Brief: Start at the line below containing "etely randomized block" and stop at the line containing "Szakrendelések (14)". Repeat every line of that stretch exactly, and nothing outside it.

☆ ☆ ☆ ☆ ☆

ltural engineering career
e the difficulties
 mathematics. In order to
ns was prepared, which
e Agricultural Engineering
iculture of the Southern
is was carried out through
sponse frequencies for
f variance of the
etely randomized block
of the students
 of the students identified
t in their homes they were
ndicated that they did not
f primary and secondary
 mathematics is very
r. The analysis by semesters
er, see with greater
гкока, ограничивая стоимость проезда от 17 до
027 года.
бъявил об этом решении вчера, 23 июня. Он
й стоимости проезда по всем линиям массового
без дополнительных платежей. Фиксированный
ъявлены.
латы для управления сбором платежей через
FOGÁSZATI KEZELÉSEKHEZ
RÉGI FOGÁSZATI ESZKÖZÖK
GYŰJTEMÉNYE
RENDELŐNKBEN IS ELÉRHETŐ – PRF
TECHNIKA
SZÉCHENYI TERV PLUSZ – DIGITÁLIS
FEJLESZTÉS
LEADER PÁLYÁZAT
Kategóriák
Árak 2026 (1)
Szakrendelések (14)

☆ ☆ ☆ ☆ ☆

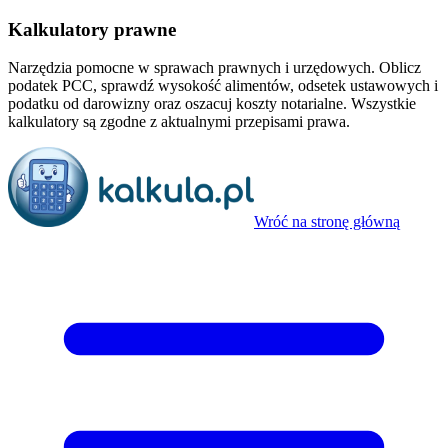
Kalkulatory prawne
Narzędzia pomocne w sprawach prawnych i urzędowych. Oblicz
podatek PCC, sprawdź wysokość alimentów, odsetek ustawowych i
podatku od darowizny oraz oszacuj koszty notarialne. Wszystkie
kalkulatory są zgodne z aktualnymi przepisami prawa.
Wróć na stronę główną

☆ ☆ ☆ ☆ ☆

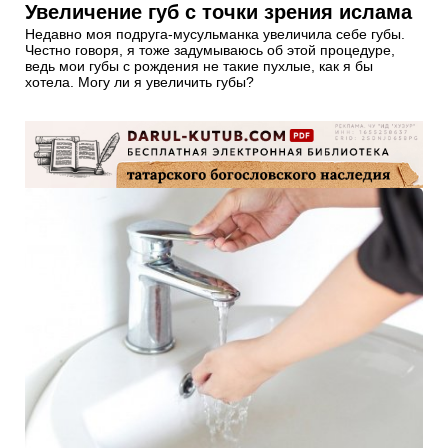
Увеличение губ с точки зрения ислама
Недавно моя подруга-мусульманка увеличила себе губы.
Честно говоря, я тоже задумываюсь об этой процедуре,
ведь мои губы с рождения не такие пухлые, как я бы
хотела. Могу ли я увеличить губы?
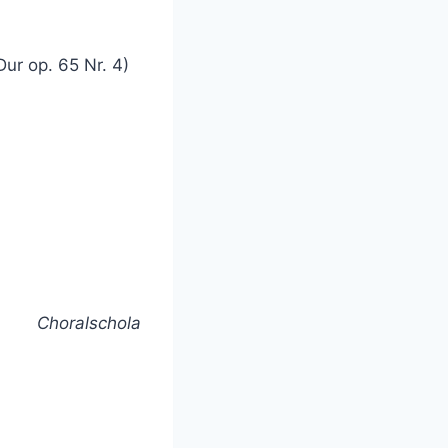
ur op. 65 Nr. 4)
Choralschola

☆ ☆ ☆ ☆ ☆

Result of this exercise:
etely randomized block
of the students
 of the students identified
t in their homes they were
ndicated that they did not
f primary and secondary
 mathematics is very
r. The analysis by semesters
er, see with greater
гкока, ограничивая стоимость проезда от 17 до
027 года.
бъявил об этом решении вчера, 23 июня. Он
й стоимости проезда по всем линиям массового
без дополнительных платежей. Фиксированный
ъявлены.
латы для управления сбором платежей через
FOGÁSZATI KEZELÉSEKHEZ
RÉGI FOGÁSZATI ESZKÖZÖK
GYŰJTEMÉNYE
RENDELŐNKBEN IS ELÉRHETŐ – PRF
TECHNIKA
SZÉCHENYI TERV PLUSZ – DIGITÁLIS
FEJLESZTÉS
LEADER PÁLYÁZAT
Kategóriák
Árak 2026 (1)
Szakrendelések (14)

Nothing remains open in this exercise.